[[ DATASET, beginning ]]

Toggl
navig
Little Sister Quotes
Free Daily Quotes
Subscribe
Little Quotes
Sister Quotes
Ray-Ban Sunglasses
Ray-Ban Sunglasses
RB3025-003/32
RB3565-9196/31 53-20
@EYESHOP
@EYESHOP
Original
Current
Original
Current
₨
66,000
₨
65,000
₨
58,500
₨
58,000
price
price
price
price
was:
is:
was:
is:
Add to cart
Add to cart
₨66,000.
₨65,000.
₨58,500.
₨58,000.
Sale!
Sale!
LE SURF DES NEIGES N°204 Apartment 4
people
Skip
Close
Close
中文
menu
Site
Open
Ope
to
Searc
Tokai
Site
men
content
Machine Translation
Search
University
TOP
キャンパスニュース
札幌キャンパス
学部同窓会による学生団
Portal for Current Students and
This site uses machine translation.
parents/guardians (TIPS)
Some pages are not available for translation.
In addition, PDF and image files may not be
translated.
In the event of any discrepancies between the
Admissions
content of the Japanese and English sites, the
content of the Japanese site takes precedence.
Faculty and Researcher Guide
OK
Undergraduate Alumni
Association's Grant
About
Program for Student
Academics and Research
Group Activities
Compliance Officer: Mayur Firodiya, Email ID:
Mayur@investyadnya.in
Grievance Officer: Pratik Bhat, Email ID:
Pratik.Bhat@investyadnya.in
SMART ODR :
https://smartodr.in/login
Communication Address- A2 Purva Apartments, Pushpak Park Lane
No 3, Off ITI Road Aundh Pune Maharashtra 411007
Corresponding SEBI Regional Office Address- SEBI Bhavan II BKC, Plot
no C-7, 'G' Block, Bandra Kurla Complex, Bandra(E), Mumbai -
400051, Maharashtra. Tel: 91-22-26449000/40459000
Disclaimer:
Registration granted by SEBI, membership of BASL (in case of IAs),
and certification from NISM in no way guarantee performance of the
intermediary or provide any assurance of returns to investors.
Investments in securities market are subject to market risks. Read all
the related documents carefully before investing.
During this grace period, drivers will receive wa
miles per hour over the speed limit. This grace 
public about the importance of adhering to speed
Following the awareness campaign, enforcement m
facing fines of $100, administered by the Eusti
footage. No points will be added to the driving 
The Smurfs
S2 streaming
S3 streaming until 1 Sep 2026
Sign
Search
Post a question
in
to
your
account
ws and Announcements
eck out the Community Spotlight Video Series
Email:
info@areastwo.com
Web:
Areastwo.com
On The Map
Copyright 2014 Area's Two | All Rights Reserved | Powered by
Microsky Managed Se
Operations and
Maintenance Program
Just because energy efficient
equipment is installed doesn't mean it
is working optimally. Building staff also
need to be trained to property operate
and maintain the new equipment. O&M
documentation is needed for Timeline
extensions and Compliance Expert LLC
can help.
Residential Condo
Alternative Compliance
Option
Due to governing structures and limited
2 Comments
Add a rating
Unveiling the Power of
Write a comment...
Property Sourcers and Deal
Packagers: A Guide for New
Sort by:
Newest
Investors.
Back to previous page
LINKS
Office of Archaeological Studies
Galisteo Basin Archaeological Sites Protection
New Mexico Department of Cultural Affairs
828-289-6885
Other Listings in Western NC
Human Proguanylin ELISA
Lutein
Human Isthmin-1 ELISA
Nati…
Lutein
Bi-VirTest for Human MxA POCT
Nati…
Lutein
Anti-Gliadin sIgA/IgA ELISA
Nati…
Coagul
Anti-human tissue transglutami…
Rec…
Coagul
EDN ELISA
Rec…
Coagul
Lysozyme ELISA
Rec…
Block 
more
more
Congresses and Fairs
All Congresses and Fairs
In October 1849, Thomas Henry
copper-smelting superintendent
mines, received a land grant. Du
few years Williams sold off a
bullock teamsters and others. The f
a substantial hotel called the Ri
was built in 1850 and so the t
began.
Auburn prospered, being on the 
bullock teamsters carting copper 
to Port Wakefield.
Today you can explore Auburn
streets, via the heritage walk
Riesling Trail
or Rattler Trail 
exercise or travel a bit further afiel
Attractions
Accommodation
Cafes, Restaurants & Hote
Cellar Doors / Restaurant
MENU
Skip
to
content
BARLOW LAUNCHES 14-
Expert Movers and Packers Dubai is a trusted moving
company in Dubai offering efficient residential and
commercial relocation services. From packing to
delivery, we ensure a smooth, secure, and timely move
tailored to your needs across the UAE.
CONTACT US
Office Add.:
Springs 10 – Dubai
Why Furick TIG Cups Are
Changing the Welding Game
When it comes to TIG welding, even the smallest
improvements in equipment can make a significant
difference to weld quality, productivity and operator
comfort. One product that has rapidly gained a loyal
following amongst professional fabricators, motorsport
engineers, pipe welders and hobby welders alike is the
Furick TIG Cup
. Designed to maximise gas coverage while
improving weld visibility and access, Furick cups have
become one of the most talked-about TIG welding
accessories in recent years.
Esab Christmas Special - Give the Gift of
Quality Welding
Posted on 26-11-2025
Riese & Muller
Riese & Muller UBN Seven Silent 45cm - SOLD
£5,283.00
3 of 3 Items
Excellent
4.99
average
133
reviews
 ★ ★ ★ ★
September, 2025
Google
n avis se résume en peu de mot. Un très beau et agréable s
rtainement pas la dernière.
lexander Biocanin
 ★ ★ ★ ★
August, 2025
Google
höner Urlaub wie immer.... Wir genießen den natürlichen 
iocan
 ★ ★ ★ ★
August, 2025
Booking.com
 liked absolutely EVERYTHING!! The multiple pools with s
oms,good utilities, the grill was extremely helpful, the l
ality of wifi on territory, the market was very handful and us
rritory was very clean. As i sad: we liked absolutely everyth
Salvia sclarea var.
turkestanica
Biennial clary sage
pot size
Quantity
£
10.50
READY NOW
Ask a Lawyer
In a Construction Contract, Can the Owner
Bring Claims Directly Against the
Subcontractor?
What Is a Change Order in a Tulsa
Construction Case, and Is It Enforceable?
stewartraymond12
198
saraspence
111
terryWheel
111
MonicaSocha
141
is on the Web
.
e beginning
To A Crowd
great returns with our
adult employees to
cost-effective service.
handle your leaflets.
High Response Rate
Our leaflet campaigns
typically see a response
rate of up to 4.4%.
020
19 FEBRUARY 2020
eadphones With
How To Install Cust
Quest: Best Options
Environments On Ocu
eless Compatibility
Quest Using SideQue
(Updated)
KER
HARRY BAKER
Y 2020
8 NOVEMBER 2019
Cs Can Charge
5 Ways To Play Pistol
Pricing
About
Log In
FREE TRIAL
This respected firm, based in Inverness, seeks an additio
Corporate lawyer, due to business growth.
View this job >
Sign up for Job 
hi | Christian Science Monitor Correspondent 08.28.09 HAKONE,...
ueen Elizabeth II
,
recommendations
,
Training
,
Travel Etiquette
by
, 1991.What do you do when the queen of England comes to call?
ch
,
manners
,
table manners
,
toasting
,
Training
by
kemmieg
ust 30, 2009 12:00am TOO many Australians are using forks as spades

[[ DATASET, end ]]

- [YOUR INSTRUCTIONS]
Look at the records above. Copy every line where the string "Little" occurs.

- [COMPLETED EXERCISE]
Little Sister Quotes
Little Quotes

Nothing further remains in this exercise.